Problem
Both NetBackup and Oracle Recover Manager (RMAN) maintain independent catalogs that track backups that have occurred, and when those backups will become expired. Keeping the catalogs in sync is necessary for efficient and effective operations.
Background Information
Backup piece names
During a backup, RMAN identifies data and objects to be backed up and associates them with a backup piece; sometimes one-to-one, sometimes many-to-one. As part of a backup, RMAN may create one or more backup pieces. The Oracle recovery catalog tracks the backup piece names, contents, and status. RMAN also provides the piece name to the SBT API when interacting with third-party backup software such as NetBackup for Oracle.
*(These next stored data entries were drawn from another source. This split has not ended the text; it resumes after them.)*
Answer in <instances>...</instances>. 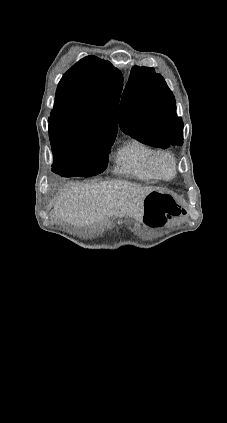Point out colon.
Here are the masks:
<instances>
[{
  "label": "colon",
  "mask_w": 227,
  "mask_h": 423,
  "mask_svg": "<svg viewBox=\"0 0 227 423\" xmlns=\"http://www.w3.org/2000/svg\"><path fill=\"white\" fill-rule=\"evenodd\" d=\"M181 212L174 199L165 191H152L145 200V218L151 225H160L166 218Z\"/></svg>",
  "instance_id": "colon-1"
}]
</instances>
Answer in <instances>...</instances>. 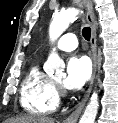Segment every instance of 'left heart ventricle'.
<instances>
[{
    "label": "left heart ventricle",
    "mask_w": 118,
    "mask_h": 123,
    "mask_svg": "<svg viewBox=\"0 0 118 123\" xmlns=\"http://www.w3.org/2000/svg\"><path fill=\"white\" fill-rule=\"evenodd\" d=\"M61 81V79H56V82H60Z\"/></svg>",
    "instance_id": "b2bd125f"
}]
</instances>
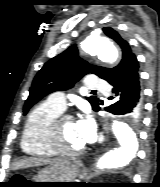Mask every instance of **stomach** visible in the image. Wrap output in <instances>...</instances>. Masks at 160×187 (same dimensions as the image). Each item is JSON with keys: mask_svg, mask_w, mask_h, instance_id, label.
I'll return each mask as SVG.
<instances>
[{"mask_svg": "<svg viewBox=\"0 0 160 187\" xmlns=\"http://www.w3.org/2000/svg\"><path fill=\"white\" fill-rule=\"evenodd\" d=\"M81 165L73 158L58 159L41 169L32 182H72ZM67 183H34L36 187H55Z\"/></svg>", "mask_w": 160, "mask_h": 187, "instance_id": "obj_1", "label": "stomach"}]
</instances>
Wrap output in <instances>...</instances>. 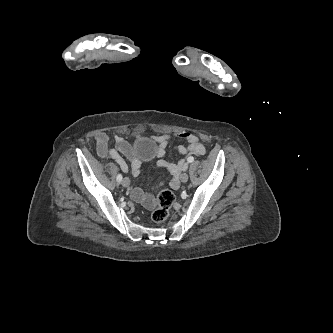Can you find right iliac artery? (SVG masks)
I'll return each instance as SVG.
<instances>
[{
    "label": "right iliac artery",
    "mask_w": 333,
    "mask_h": 333,
    "mask_svg": "<svg viewBox=\"0 0 333 333\" xmlns=\"http://www.w3.org/2000/svg\"><path fill=\"white\" fill-rule=\"evenodd\" d=\"M116 179H117V182L120 183L122 181V175L118 174Z\"/></svg>",
    "instance_id": "right-iliac-artery-1"
}]
</instances>
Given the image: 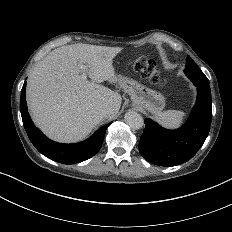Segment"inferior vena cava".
<instances>
[{
	"label": "inferior vena cava",
	"instance_id": "602c4592",
	"mask_svg": "<svg viewBox=\"0 0 232 232\" xmlns=\"http://www.w3.org/2000/svg\"><path fill=\"white\" fill-rule=\"evenodd\" d=\"M101 116L106 117L111 114V109L109 106H104L99 110Z\"/></svg>",
	"mask_w": 232,
	"mask_h": 232
}]
</instances>
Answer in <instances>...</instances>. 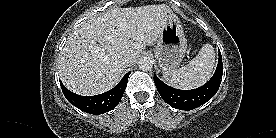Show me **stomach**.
Segmentation results:
<instances>
[{"instance_id":"obj_1","label":"stomach","mask_w":276,"mask_h":138,"mask_svg":"<svg viewBox=\"0 0 276 138\" xmlns=\"http://www.w3.org/2000/svg\"><path fill=\"white\" fill-rule=\"evenodd\" d=\"M186 50L187 40L181 21L175 13L170 12L155 48V56L161 69L164 72L174 71L185 57Z\"/></svg>"}]
</instances>
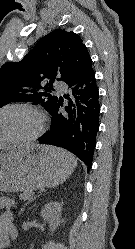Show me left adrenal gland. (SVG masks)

Thus each piece name must be unique so that it accurately represents the contents that will be needed during a restore. For AUTOBACKUP CONTROLFILE operations, RMAN will auto generate a prospective piece name and then query the SBT API (to make sure it is also not known to the backup software) before using the new piece name. For other backup operations, the RMAN configuration or input should include a FORMAT statement which results in a unique piece name.
Following each backup, RMAN will immediately query the SBT API to ensure the piece name or names are known and restore-able. RMAN does not consider a backup to be complete unless this step is also successful.
RMAN to SBT API (NetBackup)
In the case of a normal (stream-based) backup, RMAN does not inform NetBackup which objects are in the backup, and each backup piece is a separate NetBackup job and backup image. This allows NetBackup to close, catalog, and validate the backup image before RMAN queries to confirm it is restore-able.
In the case of proxy (file-based) backups, RMAN provides a backup piece name for each file that it requests NetBackup to include in the backup. In this case, NetBackup knows the file/object name associated with each piece, and the backup job and associated image may contains one or more backup pieces depending on whether it is a backup of a single file or a backup of an entire database or an entire disk volume.
As part of Oracle catalog maintenance, RMAN can both query NetBackup to confirm that a backup piece is still known and available for restore (crosscheck) and also request NetBackup to discard the backup image associated with a backup piece (delete). Either request requires NetBackup to locate the backup image that contains the piece of interest.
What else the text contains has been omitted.